• [Exercise brief]
Return exactly those lines of the material below that fall between the line holding "established and have" and the line holding "exhaustive so it", inclusive.

• [Records for the task]
══════

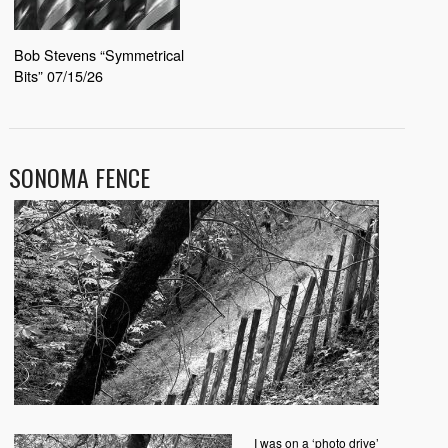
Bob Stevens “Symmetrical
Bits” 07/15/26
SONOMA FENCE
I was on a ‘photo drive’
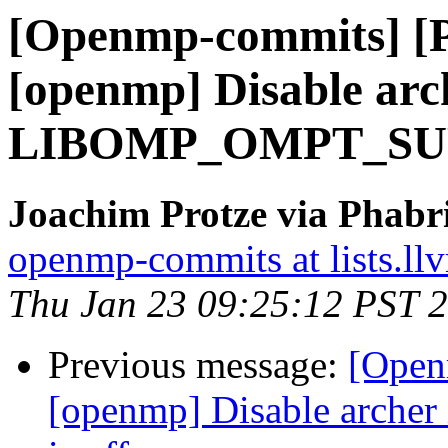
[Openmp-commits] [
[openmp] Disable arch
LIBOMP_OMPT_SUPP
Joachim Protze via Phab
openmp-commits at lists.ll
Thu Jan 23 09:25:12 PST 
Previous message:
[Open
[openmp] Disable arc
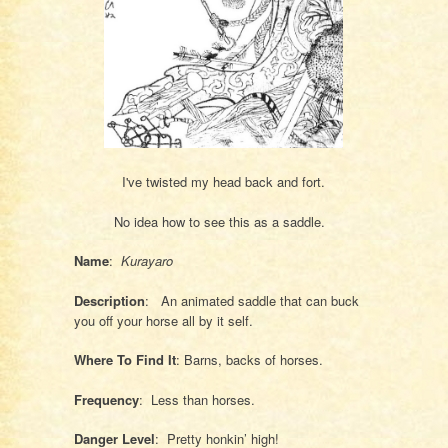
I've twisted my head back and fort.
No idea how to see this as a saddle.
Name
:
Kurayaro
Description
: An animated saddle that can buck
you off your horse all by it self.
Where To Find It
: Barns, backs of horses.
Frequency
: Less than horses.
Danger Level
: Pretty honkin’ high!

══════

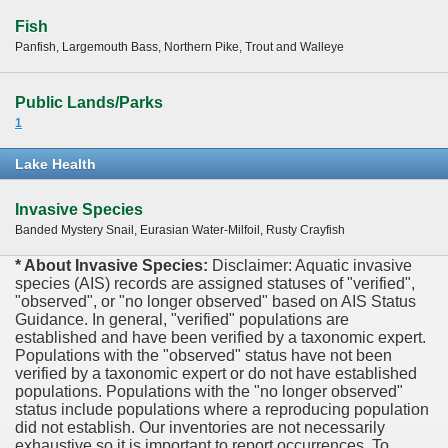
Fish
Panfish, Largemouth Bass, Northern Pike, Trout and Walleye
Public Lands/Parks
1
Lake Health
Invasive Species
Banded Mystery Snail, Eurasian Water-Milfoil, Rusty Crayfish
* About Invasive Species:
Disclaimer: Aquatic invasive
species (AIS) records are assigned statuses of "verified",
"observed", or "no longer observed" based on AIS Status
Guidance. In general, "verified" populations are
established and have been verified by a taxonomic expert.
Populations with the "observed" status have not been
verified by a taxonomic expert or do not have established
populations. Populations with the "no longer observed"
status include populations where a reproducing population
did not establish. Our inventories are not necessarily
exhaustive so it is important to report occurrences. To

══════

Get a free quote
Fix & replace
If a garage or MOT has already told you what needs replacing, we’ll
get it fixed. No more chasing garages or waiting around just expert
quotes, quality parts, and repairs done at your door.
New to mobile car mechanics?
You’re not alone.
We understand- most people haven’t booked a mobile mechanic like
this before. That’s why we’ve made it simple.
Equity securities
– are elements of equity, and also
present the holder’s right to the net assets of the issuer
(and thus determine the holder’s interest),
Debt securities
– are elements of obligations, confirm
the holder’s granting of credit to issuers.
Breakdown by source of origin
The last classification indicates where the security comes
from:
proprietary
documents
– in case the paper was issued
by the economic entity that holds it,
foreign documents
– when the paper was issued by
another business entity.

══════

• [Written answer]
established and have been verified by a taxonomic expert.
Populations with the "observed" status have not been
verified by a taxonomic expert or do not have established
populations. Populations with the "no longer observed"
status include populations where a reproducing population
did not establish. Our inventories are not necessarily
exhaustive so it is important to report occurrences. To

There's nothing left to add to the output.